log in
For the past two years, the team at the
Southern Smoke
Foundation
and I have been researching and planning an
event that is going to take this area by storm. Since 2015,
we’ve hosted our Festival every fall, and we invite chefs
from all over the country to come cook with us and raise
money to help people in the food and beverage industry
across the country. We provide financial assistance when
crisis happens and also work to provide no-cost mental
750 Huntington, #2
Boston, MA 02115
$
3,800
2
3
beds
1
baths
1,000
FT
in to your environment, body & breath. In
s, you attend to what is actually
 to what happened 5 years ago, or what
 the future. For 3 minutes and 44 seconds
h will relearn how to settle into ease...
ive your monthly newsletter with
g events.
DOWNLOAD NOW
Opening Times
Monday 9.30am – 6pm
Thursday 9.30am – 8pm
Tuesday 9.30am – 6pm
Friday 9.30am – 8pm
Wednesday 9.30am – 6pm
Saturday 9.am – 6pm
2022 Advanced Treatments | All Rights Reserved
◆ ◆ ◆ ◆ ◆
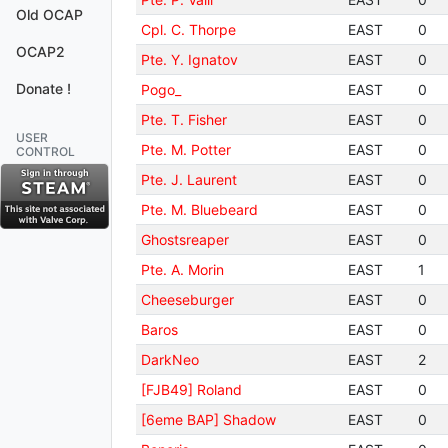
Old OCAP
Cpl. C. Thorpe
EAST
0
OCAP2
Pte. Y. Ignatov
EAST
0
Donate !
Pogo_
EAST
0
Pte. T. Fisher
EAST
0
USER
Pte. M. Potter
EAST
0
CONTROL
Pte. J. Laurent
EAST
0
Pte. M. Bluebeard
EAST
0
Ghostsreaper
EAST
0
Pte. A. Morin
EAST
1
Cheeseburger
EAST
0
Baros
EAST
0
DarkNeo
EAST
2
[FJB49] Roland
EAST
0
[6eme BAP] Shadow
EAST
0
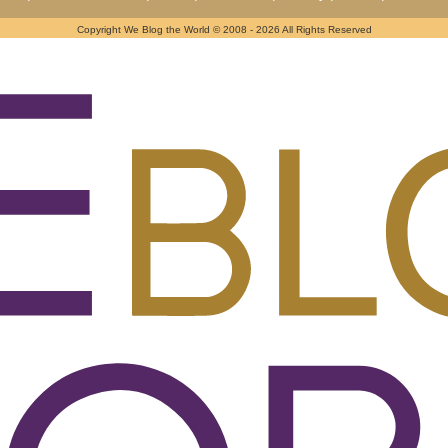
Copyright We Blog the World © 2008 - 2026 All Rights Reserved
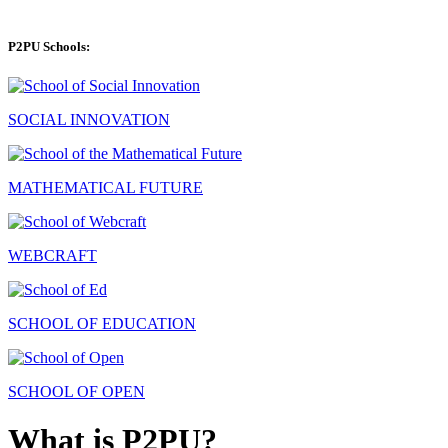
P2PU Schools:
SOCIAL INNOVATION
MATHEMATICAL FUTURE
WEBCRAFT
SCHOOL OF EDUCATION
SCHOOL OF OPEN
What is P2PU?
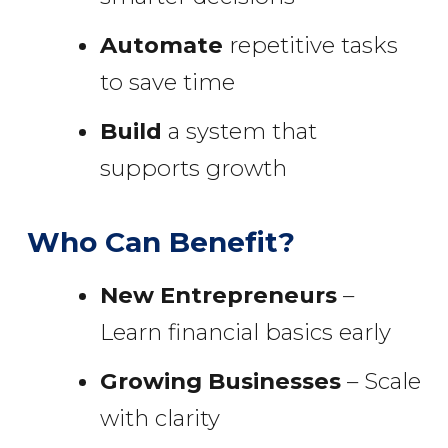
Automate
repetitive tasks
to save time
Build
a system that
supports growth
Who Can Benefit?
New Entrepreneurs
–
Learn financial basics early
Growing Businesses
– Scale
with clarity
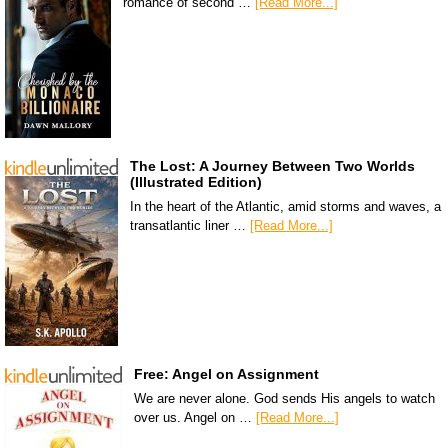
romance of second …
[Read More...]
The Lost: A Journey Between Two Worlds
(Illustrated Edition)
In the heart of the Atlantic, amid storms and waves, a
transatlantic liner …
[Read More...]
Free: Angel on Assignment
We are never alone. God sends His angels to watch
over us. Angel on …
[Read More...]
◆ ◆ ◆ ◆ ◆
▸ **EXERCISE GOAL**
Scan the lines above for "Wednesday 9.30am – 6pm" and for "2022 Advanced Treatments". Repeat exactly the line holding each of them and every line in between.

▸ **WRITTEN RESPONSE**
Wednesday 9.30am – 6pm
Saturday 9.am – 6pm
2022 Advanced Treatments | All Rights Reserved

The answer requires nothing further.